Noi siamo i custodi di questa eredità. Guidati ancora una volta da questi 
principi, possiamo affrontare quelle nuove minacce che richiedono sforzi ancora 
maggiori - e ancora maggior cooperazione e comprensione fra le nazioni. 
Inizieremo a lasciare responsabilmente l’Iraq al suo popolo, e a forgiare una 
pace pagata a caro prezzo in Afghanistan. Insieme ai vecchi amici e agli ex 
nemici, lavoreremo senza sosta per diminuire la minaccia nucleare, e allontanare 
lo spettro di un pianeta surriscaldato. Non chiederemo scusa per la nostra 
maniera di vivere, né esiteremo a difenderla, e a coloro che cercano di ottenere 
i loro scopi attraverso il terrore e il massacro di persone innocenti, diciamo 
che il nostro spirito è più forte e non potrà essere spezzato. Non riuscirete a 
sopravviverci, e vi sconfiggeremo. 
Perché sappiamo che il nostro multiforme retaggio è una forza, non una 
debolezza: siamo un Paese di cristiani, musulmani, ebrei e indù - e di non 
credenti; scolpiti da ogni lingua e cultura, provenienti da ogni angolo della 
terra. E dal momento che abbiamo provato l’amaro calice della guerra civile e 
della segregazione razziale, per emergerne più forti e più uniti, non possiamo 
che credere che odi di lunga data un giorno scompariranno; che i confini delle 
tribù un giorno si dissolveranno; che mentre il mondo si va facendo più piccolo, 
la nostra comune umanità dovrà venire alla luce; e che l’America dovrà svolgere 
un suo ruolo nell’accogliere una nuova era di pace. 
Al mondo islamico diciamo di voler cercare una nuova via di progresso, basato 
sull’interesse comune e sul reciproco rispetto. A quei dirigenti nel mondo che 
cercano di seminare la discordia, o di scaricare sull’Occidente la colpa dei 
mali delle loro società, diciamo: sappiate che il vostro popolo vi giudicherà in 
base a ciò che siete in grado di costruire, non di distruggere. A coloro che si 
aggrappano al potere grazie alla corruzione, all’inganno, alla repressione del 
dissenso, diciamo: sappiate che siete dalla parte sbagliata della Storia; ma che 
siamo disposti a tendere la mano se sarete disposti a sciogliere il pugno. 
Ai popoli dei Paesi poveri, diciamo di volerci impegnare insieme a voi per far 
rendere le vostre fattorie e far scorrere acque pulita; per nutrire i corpi e le 
menti affamate. E a quei Paesi che come noi hanno la fortuna di godere di una 
relativa abbondanza, diciamo che non possiamo più permetterci di essere 
indifferenti verso la sofferenza fuori dai nostri confini; né possiamo consumare 
le risorse del pianeta senza pensare alle conseguenze. Perché il mondo è 
cambiato, e noi dobbiamo cambiare insieme al mondo. 

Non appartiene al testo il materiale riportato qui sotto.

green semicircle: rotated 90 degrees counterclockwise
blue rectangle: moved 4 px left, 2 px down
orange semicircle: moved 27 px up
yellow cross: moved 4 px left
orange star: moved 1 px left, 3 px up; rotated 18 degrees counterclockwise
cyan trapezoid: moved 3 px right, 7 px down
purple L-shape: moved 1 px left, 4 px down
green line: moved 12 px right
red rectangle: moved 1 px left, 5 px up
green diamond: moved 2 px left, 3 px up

Volgendo lo sguardo alla strada che si snoda davanti a noi, ricordiamo con umile 
gratitudine quei coraggiosi americani che in questo stesso momento pattugliano 
deserti e montagne lontane. Oggi hanno qualcosa da dirci, così come il sussurro 
che ci arriva lungo gli anni dagli eroi caduti che riposano ad Arlington: 
rendiamo loro onore non solo perché sono custodi della nostra libertà, ma perché 
rappresentano lo spirito di servizio, la volontà di trovare un significato in 
qualcosa che li trascende. Eppure in questo momento - un momento che segnerà una 
generazione - è precisamente questo spirito che deve animarci tutti. 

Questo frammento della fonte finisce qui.